How should the heat map loss be refined for a multi-label object detection problem?

xingyizhou / CenterNet

Object detection, 3D detection, and pose estimation using center point detection:

MIT License

7.29k stars 1.93k forks source link

How should the heat map loss be refined for a multi-label object detection problem? #763

Open Eddiesyn opened 4 years ago

Eddiesyn commented 4 years ago

As in the paper said, 'training objective is a penalty-reduced pixel-wise logistic regression with focal loss'. I would assume this loss can be applied directly in multi-label case? And if it is the case, how should the decode of it be processed?

xingyizhou commented 4 years ago

Yes, it can take care of multi-label by default. No code changes are needed. The decode extract peaks from different channels separately.
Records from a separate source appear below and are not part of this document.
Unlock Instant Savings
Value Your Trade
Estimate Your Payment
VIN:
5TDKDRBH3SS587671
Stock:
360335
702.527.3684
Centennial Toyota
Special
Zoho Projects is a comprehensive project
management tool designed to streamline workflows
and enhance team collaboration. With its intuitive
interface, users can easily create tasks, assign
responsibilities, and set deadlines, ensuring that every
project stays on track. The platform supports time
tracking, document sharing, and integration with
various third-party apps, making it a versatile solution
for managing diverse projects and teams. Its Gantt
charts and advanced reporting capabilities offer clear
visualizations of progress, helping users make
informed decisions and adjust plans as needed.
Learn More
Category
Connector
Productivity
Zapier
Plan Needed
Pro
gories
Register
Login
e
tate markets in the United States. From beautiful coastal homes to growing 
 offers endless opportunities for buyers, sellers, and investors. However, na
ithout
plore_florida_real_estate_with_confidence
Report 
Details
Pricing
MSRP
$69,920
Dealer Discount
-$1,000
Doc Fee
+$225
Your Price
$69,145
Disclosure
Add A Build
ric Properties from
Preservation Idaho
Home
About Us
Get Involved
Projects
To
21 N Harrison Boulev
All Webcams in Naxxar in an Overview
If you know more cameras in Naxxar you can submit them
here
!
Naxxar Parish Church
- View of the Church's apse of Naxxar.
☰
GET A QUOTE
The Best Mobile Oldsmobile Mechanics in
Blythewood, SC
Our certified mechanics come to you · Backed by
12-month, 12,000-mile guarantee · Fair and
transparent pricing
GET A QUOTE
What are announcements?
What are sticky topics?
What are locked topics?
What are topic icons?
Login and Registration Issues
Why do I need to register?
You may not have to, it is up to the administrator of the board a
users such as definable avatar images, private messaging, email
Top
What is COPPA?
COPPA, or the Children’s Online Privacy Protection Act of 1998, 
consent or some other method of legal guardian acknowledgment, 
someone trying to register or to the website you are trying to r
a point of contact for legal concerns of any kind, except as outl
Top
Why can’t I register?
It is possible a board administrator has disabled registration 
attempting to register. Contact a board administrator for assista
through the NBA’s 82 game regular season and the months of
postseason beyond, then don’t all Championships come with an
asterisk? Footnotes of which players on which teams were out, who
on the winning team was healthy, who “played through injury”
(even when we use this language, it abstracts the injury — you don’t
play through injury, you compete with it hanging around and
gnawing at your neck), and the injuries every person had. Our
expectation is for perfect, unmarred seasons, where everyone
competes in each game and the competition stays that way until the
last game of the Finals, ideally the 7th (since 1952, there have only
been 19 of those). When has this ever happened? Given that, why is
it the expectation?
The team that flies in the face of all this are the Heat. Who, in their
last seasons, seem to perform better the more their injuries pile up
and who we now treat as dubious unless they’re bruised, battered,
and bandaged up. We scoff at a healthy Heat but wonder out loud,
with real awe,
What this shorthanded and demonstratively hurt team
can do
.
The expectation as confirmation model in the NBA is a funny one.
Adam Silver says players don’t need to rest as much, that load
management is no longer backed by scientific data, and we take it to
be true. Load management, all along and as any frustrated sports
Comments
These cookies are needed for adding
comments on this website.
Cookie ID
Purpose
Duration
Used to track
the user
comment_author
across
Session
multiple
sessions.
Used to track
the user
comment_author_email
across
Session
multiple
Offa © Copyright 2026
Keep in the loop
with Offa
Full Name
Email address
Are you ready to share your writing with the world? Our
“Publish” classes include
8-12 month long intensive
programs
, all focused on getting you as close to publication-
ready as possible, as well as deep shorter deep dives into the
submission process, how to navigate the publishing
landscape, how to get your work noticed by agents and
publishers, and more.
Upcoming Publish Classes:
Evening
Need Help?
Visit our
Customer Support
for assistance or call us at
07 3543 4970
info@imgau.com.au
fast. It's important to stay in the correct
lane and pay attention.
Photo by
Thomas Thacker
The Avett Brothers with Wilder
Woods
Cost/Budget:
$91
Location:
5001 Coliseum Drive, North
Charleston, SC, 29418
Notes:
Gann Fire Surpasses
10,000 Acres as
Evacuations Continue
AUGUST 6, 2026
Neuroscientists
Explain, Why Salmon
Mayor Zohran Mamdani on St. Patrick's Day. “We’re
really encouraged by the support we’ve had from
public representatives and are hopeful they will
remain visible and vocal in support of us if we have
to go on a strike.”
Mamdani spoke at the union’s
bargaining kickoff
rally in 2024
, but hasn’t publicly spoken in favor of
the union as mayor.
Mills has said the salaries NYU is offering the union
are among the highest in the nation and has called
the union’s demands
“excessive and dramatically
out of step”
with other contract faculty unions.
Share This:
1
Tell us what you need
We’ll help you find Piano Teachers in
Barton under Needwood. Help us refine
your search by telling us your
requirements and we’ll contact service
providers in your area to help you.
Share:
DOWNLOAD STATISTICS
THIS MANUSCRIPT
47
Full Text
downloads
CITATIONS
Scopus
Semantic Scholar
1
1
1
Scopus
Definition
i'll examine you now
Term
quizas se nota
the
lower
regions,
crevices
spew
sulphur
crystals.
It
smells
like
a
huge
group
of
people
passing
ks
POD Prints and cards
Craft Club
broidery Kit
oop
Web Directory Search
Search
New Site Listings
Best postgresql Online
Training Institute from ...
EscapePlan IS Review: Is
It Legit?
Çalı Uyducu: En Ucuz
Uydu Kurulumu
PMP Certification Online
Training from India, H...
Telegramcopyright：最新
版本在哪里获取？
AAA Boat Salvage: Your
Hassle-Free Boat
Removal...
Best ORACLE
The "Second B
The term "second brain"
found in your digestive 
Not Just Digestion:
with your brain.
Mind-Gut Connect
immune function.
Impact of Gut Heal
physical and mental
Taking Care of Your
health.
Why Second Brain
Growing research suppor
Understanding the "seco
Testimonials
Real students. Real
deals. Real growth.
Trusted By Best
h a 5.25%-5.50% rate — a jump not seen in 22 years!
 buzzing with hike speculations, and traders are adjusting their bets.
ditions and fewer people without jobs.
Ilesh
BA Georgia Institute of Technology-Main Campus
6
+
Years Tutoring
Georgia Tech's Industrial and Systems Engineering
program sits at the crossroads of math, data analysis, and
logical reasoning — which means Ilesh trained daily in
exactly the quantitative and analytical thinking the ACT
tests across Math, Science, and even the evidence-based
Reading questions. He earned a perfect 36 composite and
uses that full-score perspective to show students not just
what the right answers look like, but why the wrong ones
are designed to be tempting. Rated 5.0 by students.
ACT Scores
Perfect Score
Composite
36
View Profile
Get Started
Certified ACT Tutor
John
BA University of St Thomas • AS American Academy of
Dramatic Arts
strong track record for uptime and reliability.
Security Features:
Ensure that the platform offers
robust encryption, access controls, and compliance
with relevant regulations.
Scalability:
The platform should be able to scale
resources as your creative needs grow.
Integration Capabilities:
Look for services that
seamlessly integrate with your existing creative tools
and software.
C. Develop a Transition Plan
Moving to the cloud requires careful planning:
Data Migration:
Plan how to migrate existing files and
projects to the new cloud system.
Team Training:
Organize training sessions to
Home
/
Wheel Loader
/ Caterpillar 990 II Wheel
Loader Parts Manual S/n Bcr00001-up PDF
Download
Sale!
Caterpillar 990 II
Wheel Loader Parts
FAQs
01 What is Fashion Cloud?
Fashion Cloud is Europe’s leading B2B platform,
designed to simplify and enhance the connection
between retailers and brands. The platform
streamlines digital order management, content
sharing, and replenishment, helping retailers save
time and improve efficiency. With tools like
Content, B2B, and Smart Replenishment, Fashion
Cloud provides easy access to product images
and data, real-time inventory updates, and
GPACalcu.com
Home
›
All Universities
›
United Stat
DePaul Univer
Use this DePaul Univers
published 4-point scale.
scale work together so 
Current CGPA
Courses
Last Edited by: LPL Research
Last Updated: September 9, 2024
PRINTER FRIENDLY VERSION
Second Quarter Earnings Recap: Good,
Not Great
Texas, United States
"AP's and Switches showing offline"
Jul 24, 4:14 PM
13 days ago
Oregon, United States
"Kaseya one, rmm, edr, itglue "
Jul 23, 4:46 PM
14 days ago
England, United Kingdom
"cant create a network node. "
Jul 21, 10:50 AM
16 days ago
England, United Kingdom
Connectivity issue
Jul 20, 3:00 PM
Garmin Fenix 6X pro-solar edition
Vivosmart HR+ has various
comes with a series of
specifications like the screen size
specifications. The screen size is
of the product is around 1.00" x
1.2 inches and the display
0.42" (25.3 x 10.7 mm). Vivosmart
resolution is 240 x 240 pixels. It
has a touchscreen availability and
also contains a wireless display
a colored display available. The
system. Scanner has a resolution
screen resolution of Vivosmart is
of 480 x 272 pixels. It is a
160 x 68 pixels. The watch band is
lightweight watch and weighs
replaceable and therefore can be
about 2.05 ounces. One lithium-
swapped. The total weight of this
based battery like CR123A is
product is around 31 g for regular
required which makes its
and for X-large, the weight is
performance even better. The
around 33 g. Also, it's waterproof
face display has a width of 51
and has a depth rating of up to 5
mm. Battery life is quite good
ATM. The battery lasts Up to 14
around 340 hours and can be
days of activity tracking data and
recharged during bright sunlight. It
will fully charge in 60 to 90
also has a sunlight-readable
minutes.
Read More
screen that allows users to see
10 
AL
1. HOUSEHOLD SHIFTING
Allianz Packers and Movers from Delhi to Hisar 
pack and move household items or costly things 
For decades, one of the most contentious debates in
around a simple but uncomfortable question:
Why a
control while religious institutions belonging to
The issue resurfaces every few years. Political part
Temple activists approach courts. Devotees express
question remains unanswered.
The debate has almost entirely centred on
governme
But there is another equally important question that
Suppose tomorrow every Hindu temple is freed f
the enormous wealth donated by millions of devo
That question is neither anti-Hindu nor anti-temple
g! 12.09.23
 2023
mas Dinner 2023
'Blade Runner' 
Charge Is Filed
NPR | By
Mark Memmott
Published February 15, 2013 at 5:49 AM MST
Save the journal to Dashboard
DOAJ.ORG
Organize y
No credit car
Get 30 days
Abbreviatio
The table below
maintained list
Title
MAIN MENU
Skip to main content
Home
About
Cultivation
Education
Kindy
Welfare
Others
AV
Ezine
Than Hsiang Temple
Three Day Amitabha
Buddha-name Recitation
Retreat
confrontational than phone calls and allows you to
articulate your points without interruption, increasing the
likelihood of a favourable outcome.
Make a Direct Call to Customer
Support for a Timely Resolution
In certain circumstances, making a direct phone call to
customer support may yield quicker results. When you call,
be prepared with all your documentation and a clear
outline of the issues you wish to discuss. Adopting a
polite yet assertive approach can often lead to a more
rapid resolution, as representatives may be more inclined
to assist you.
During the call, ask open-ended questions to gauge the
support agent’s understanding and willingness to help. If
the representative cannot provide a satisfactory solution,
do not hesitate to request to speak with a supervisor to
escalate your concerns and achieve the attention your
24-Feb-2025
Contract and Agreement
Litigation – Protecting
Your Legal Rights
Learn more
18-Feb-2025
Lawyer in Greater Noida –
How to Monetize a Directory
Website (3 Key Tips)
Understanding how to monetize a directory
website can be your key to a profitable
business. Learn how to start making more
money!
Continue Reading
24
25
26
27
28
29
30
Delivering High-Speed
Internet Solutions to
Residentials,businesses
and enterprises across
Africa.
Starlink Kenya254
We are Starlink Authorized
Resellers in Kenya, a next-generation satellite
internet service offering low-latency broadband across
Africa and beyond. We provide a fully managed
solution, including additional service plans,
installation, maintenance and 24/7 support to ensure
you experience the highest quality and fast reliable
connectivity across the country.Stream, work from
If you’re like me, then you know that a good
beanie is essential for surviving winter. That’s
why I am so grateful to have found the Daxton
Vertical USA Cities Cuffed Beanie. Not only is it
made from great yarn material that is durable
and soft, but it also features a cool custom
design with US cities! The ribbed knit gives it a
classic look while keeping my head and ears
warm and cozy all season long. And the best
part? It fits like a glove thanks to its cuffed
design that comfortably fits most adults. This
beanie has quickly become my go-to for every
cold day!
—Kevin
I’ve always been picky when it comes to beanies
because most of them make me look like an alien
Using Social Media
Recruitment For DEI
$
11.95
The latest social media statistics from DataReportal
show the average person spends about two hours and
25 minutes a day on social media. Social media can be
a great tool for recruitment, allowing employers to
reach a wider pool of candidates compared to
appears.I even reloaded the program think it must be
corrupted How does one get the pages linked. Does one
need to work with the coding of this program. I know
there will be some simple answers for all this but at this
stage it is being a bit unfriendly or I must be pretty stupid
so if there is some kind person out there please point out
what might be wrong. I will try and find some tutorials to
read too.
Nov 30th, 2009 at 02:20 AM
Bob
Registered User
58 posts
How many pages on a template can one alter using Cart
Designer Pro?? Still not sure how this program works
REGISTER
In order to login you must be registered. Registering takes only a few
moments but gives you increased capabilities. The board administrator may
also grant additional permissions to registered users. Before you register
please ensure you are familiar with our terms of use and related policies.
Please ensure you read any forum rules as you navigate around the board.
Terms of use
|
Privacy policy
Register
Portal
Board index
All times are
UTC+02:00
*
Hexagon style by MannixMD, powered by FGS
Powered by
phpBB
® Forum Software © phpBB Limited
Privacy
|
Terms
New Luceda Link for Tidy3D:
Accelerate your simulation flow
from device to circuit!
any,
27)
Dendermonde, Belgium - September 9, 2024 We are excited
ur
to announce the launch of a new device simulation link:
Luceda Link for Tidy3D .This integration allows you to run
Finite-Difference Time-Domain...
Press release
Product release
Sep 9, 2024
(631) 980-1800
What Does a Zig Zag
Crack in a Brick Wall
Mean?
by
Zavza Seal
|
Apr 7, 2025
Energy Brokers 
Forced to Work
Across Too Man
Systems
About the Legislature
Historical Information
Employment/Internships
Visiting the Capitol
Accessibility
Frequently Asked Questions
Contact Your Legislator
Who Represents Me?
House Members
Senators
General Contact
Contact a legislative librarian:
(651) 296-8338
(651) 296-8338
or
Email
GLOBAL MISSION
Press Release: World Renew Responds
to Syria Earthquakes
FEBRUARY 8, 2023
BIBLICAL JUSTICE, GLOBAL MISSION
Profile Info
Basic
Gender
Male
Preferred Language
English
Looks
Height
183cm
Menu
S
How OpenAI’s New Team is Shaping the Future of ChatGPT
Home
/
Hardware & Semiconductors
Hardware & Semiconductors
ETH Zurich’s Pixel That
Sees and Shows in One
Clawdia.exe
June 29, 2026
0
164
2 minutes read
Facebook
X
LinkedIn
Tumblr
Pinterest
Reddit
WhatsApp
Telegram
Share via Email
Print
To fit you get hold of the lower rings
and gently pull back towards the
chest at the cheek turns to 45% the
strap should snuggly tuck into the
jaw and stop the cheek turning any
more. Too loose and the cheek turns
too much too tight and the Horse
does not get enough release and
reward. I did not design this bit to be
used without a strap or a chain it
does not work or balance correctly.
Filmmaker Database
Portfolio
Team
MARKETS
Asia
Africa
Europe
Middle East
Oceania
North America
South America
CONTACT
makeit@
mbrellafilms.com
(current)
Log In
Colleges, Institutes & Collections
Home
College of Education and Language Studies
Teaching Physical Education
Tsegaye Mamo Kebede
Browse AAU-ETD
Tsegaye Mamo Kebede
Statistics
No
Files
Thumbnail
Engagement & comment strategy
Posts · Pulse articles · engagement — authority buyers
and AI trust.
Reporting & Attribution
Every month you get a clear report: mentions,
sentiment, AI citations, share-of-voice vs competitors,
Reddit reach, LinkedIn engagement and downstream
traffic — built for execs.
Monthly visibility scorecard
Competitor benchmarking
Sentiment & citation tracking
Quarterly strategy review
Eddiesyn commented 4 years ago

Thank you for your reply.

What if one object is extracted to have different centers (peaks) at different channels (for example, two centers corresponding to two channels are extracted as neighbours) but they actually belong to one object. For single label classification case we could simply choose the higher score one, while for multi-label case this could be very dodgy.

xingyizhou commented 4 years ago

We will produce two objects in this case. As far as I know, Faster RCNN also produces two bounding boxes for the same proposal as long as the score after softmax is larger than 0.05. See the implementation of multi-class NMS in the detectron2 codebase.